Well it had to happen eventually, and once again I find I've succumbed to the temptation to make a new guitar. Probably two!

The first will be in the style of the Gibson Les Paul Junior, which I'm making specifically for a friend, and the second will be more like a Gibson Les Paul Standard. This one will be for myself, and will therefore be a little more experimental...

This time I'm going to keep a record of the progress (and the trials and tribulations) here on the site. This also means that Steve can have a look anytime and see how things are progressing.

I found a .dxf file of a double-cutaway Junior here, but Steve prefers the original single-cut version, so I'll really only be using this as a pointer.

Basic planning of dimensions and calculation of the amount of wood necessary was the first step. Various pictures and diagrams, in addition the the one mentioned above, were consulted to get a better understanding of the guitar(s) from a design and construction point of view.

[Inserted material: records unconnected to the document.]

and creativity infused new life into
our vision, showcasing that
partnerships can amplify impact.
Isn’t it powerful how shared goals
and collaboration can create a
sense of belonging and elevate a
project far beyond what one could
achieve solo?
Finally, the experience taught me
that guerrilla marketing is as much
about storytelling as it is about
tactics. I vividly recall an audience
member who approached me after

I could have approached this as a kit-building exercise, but the first two guitars I built contained no prefabricated woodwork, so I may as well carry on the same way! Every one is a learning process, and my skill improves with each one.

Timber at John Boddy's

Visiting John Boddy's to see what timber they had available, I found that they had little Mahogany which would suit. After a chat with Steve (read: after browbeating him into submission!) the decision was made to use African Black Limba (Terminalia superba) for the body. This wood is also known as Afara or Korina, and is regarded as a fine tonewood in its own right.

Pictures of the trip to buy the wood.

Some of the Limba was wormholed, but I managed to find a good sound piece which is lightly figured.

View of Goncalo Alves figure Whilst I was there, I also found a glorious piece of Goncalo Alves (Astronium fraxinifolium) which is quarter-sawn. Rather than pass up the opportunity I decided that this should be the neck.

The fingerboard will be made from a Palisander Rosewood, although I've seen this common name used to refer to a few species, and I'm not sure which one I have. If it were Dalbergia baronii it would be a nice touch, but it's too doubtful to claim! It is lighter and more evenly coloured than Brazilian Rosewood, but is nonetheless pretty for that.

Fiddleback sycamore figure

For my own guitar, I found a lovely piece of fiddleback Sycamore (Acer psuedoplatanus) which I will split and bookmatch to form the front.